The Department of Environment and Natural Resources started dumping last week “white sand” on a portion of the Manila Bay beach, near the Baywalk strip along Roxas Boulevard, ostensibly as part of a “beach nourishment” program.
That initial justification, however, has grown lamer by the day, as more details about the project emerge and more questions are raised by a bewildered public.
There’s DENR Undersecretary Benny Antiporda’s hilarious defense that the “white sand”—crushed dolomite boulders imported from Cebu, it turned out—was a way to bring the Boracay experience to Metro Manila residents, and as a means to encourage Filipinos to better care for the environment: “Ilalapit natin sa kanila ’yung white sand. Dito po ay mararamdaman nila na kahit paano ay para bang nasa Boracay na rin sila.” It will tell the people, he added, “na it’s about time for us na pangalagaan ang ating kapaligiran at panatiliin nating malinis.”
Presidential spokesperson Harry Roque offered a different rationale: The makeover, estimated to cost P389 million, would improve Filipinos’ mental health amid the stifling quarantine measures and the COVID-19 pandemic, he asserted.

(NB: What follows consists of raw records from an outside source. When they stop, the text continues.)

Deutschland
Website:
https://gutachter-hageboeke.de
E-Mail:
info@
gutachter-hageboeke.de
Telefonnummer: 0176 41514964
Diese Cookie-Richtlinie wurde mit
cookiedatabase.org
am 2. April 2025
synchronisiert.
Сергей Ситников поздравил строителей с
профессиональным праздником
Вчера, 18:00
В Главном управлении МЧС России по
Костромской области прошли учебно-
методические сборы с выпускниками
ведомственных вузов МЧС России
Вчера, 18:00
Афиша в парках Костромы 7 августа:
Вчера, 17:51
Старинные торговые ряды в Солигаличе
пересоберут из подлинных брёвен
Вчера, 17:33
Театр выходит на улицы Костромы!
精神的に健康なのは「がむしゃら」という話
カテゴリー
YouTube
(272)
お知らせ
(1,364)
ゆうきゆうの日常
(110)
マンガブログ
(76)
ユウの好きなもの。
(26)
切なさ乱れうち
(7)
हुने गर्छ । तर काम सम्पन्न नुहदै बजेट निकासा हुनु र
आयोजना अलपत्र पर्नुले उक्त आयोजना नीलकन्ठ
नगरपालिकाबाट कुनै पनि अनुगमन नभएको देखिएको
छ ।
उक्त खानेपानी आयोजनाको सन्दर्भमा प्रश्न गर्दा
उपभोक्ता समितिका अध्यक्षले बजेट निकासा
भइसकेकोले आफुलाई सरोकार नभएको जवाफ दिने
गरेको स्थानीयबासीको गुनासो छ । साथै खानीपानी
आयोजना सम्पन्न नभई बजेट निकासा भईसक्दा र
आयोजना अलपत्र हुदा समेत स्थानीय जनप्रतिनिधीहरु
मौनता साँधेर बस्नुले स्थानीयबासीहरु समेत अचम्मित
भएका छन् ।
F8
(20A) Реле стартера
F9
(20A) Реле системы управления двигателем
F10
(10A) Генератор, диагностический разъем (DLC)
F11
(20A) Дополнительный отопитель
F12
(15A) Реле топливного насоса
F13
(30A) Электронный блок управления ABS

And it would make Manila Bay “one of the most picturesque sceneries in the whole world” as its world-renowned sunset would be framed against a “white beach.”
DENR Secretary Roy Cimatu, asked to comment on concerns expressed by the Department of Health that inhaling dolomite could lead to respiratory illnesses, stoutly defended the program during the House deliberations on the DENR budget last Tuesday. The dolomite particles were three times bigger than regular sand and won’t go up in the air, the former military chief of staff maintained. (The DOH later backtracked and supported Cimatu’s line.) Also, the crushed dolomite would supposedly help lower the acidity of the notoriously toxic waters of Manila Bay.
But while Antiporda, Roque, and Cimatu are waxing poetic about the beautification project, environmental groups, academics, and legislators are seeing red.
Oceana Philippines blasted the white-sand dumping for being “a total waste of people’s money”; the sand would be simply washed away by big waves and would mix with the black sand that is a natural element of Manila Bay, it pointed out.
Geologist Dr. Carlo Arcilla of the UP National Institute of Geological Sciences seconded that view and projected that the sand would be gone in just a year: “Kapag dumating [ang bagyo] at may isang nataon kahit hindi malakas dumaan ng Manila Bay, tanggal lahat ’yan… Sigurado itong mawawala.”
The project is unnecessary, protested Greenpeace Philippines, as the “white sand” would simply sit on top of the “uncleaned environment” in the area caused by the unabated urban trash and raw sewage disgorged into Manila Bay every day by the millions of residents of Metro Manila and nearby provinces.
Was careful study done before the project got greenlighted? DENR Undersecretary Jonas Leones admitted during the House deliberations on the DENR budget this week that the “beach nourishment” project was not part of the Manila Bay Sustainable Development Master Plan adopted by the National Economic and Development Authority. Neither was it included in the Manila Bay rehabilitation plan posted on the DENR website.
Rep. Ruffy Biazon pressed the DENR for a copy of any study on the feasibility and scientific justification for the project, but the agency was unable to produce any. The DENR may have also violated its own rules when the Mines and Geosciences Bureau in Central Visayas issued a permit to transport the crushed dolomite from the municipality of Alcoy in Cebu to Manila, without prior consultation with the town or the provincial government of Cebu. Cebu Governor Gwendolyn Garcia has ordered a halt to the mining operations in Alcoy.
Per Sen. Nancy Binay’s blunt assessment: “Walang public consultation, walang environmental clearance, hilaw ang EIA/EIS, at malinaw na bara-bara at ’di comprehensive ang plano.”
The DENR may have good intentions in pursuing the rehabilitation of Manila Bay, but the nature of this particular project, let alone the timing — in the middle of the worst public health crisis and economic downturn in the country’s history, with millions of citizens begging for aid and when every cent of public money should count and cannot be frittered away on ill-considered expenditures (President Duterte on several occasions now: “Wala na tayong pera”)—smacks of a glaring obtuseness and detachment from reality.
Education Secretary Leonor Briones, for instance, said that if the DepEd got instead the millions allocated for the project, they would have gone to purchasing gadgets and producing modules for students and teachers forced to do their classes online. Now, all that money may end up washed out to sea along with the ersatz Boracay beach in Manila Bay.